In particular, the peer-to-peer update function in Windows 10, as well as Content Delivery Networks (CDNs), which manage a globally distributed network with a correspondingly large number of different IP addresses, should be mentioned. These large providers in particular offer so many files of different types that identification based solely on the size of the file seems to be fairly meaningless. Without a knowledge of the DNS requests, it is impossible – especially in the case of CDNs – to identify the domain that was originally the target of the request.

That said, it is important to note that the general lack of attention paid to metadata can become problematic if worst comes to worst and an attacker is able to exploit an unpatched vulnerability on a system footprinted using this method.

Reference Downloads

To be able to assign flows to downloads, it is important to know what possible downloads exist. This task is impossible to handle manually because of the sheer volume of possibilities, so you need to think about an automation strategy. Two methods turn out to be very useful here.

The first method is based on grabbers, which work much like the classical search engine grabbers that index the Internet for fast searching. This involves searching the Internet or a suitable selection of websites for download links. Because the detection rate is very poor in the lower kilobyte range of numbers, administrators will only want to consider downloads whose size exceeds a certain threshold for indexing.

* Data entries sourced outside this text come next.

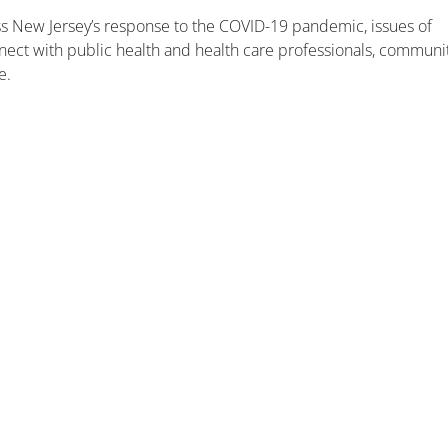
uss New Jersey’s response to the COVID-19 pandemic, issues of
onnect with public health and health care professionals, communi
e.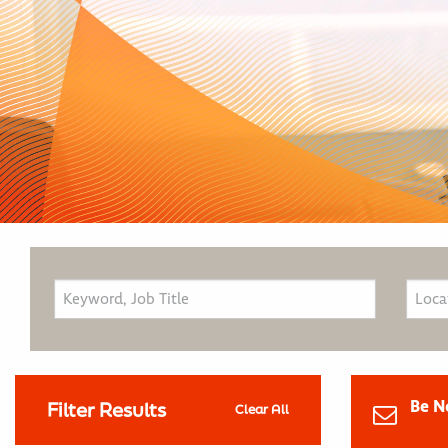
Be N
Filter Results
Clear All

However, this method has the massive disadvantage that it prevents the detection of incremental updates because the download links typically offer the full download. Additionally, the collection can become unmanageably large even after a very short time.

The second method is based on honeypots equipped with a software configuration similar to those used on enterprise networks. By monitoring the network traffic to these honeypots, administrators can now directly observe update sequences. Additionally, it is possible to start downloads directly from the systems, making it easy to map the flows because the honeypot systems are not used for any other purpose.

The major advantage offered by this method is that the recorded packet sizes lead to good detection rates, especially if the honeypots are located on the same subnet as the systems you want to protect. Moreover, it is easier to emulate and analyze special update mechanisms. These benefits come at a price, in that you can only monitor known software versions and combinations and you are relying on honeypot systems that need to work with full, licensed versions of the software you deploy.

Conclusions

For IT staff who want to keep track of their own IT infrastructure and do not have, or are not allowed to have, access to all of the systems, the method introduced here is an additional option that supplements classical penetration tests to provide better asset protection. It also draws attention to the value of metadata. If you log flow records directly on the switches and backbone routers on your network, you will also ensure that the distance to the systems you are monitoring is not too large, which means that the variance in the monitored download sizes remains manageable.